Our final passenger was a nihilist, who had only three out of five stars for their rating as a passenger. They were rather skinny, pale and bald, like a stereotypical cultist, almost. In fact, during the ride, they basically discussed the end of the world and the bizarre forces that could destroy it. I chose to have Lina disagree with his beliefs, but be as sympathetic and open as possible. And the bastard gave us a three-star rating, to act as an example of nihilism, which is bad since like actual Lyft and Uber drivers, this affected our overall rating and we need to maintain a certain minimum in order to stay in business. In other words, you have to be careful when choosing passengers and how you treat them, being a bit strategic.

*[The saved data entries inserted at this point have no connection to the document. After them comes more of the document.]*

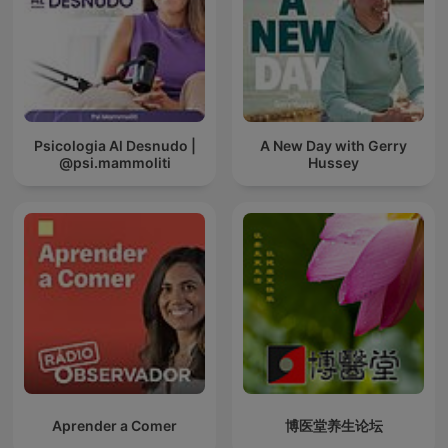
Psicologia Al Desnudo |
A New Day with Gerry
@psi.mammoliti
Hussey
Aprender a Comer
博医堂养生论坛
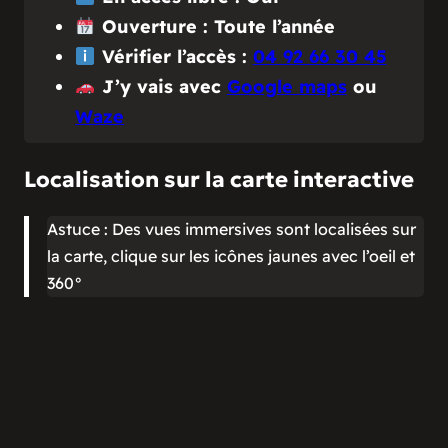
Ouverture : Toute l’année
Vérifier l’accès :
04 92 66 30 45
J’y vais avec
Google maps
ou
Waze
Localisation sur la carte interactive
Astuce : Des vues immersives sont localisées sur
la carte, clique sur les icônes jaunes avec l’oeil et
360°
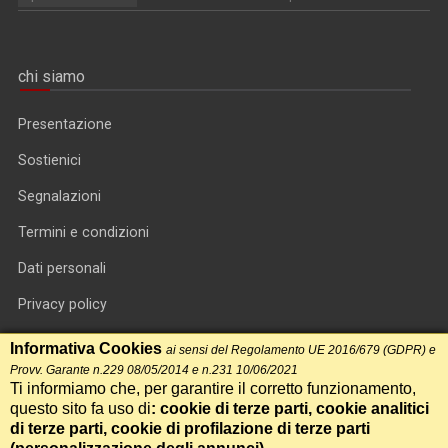
chi siamo
Presentazione
Sostienici
Segnalazioni
Termini e condizioni
Dati personali
Privacy policy
Informativa cookie
Informativa Cookies
ai sensi del Regolamento UE 2016/679 (GDPR) e
Provv. Garante n.229 08/05/2014 e n.231 10/06/2021
RSS feed
Ti informiamo che, per garantire il corretto funzionamento,
questo sito fa uso di
: cookie di terze parti, cookie analitici
RSS Top News
di terze parti, cookie di profilazione di terze parti
Contatti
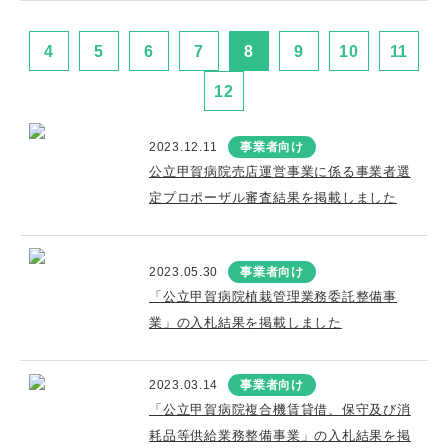
4
5
6
7
8
9
10
11
12
2023.12.11
事業者向け
公立甲賀病院売店運営事業に係る事業者選
定プロポーザル審査結果を掲載しました
2023.05.30
事業者向け
「公立甲賀病院植栽管理業務委託整備事
業」の入札結果を掲載しました
2023.03.14
事業者向け
「公立甲賀病院複合機賃貸借、保守及び消
耗品等供給業務整備事業」の入札結果を掲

Right after that, though, Lina’s friend tried calling us, clearly panicked and in trouble, but the call got interrupted and ended abruptly. When Lina went to the location the call came from, all they found was a broken phone, thus properly kicking off the story. The demo ended there, so we didn’t get a big chance to see how Lina’s investigation into what happened will truly impact the core gameplay of riding around, talking to passengers and doing our job. Night Call, the other taxi-based adventure game with a similar premise out right now, is having some issues in that the vast majority of passengers you pick up have interesting tales, but only a small portion of them contribute details to the larger case. So it should be interest to see if Neo Cab can avoid this issue.

In the end, it became clear that Neo Cab’s strength easily lies in its varied and colorful cast of characters, sharp dialogue that come out of your discussions with them and an intriguing world that everything takes place in. Managing our emotional health is also a brilliant mechanic to add, and should make the parts where we gather intel more interesting, though we have yet to see how those portions go down. So far, though, Neo Cab is one impressive adventure game and we can’t wait to give it a further drive when it comes out later for the PC.